Teknik Visualisasi Kreatif yang Benar

Motivasi Mindset - Visualisasi Kreatif adalah magic dalam arti sesungguhnya. Magic adalah memahami dan memposisikan diri selaras dengan prinsip-prinsip alam yang mengatur dan bekerja pada alam semesta, dan belajar untuk menggunakan prinsip-prinsip tersebut dengan cara sadar dan sekreatif mungkin.

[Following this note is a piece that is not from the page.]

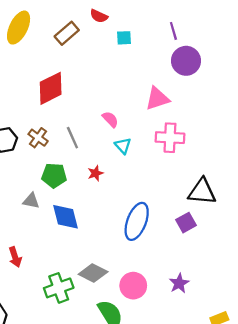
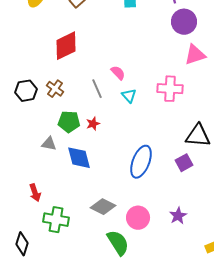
pink triangle: (157, 99) -> (195, 55), moved
gray line: (72, 138) -> (97, 89), moved
red star: (95, 173) -> (93, 124), moved
green cross: (59, 288) -> (56, 220), moved, turned 30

Dengan memvisualisasikan kejadian, situasi, atau sebuah benda seperti mobil, rumah, kesehatan, kita menarik mereka kepada kita. Kita melihat apa yang kita inginkan dalam imajinasi dan ini akan terjadi. Ini seperti mimpi atau omong kosong. Tetapi sebenarnya ini adalah proses alami dari kekuatan pikiran (thoughts).

Bagaimana Creative Visualisasi Bekerja

Untuk memahami bagaimana Visualisasi Kreatif bekerja, adalah penting untuk melihat beberapa prinsip yang saling berhubungan:
Alam fisik adalah energi
Energi adalah magnet (energi sejenis akan menarik energi sejenis)
Bentuk fisik (physical energy) mengikuti ide (mental energy)
Apa pun yang kita berikan kepada alam semesta akan kembali kepada kita lagi

Em…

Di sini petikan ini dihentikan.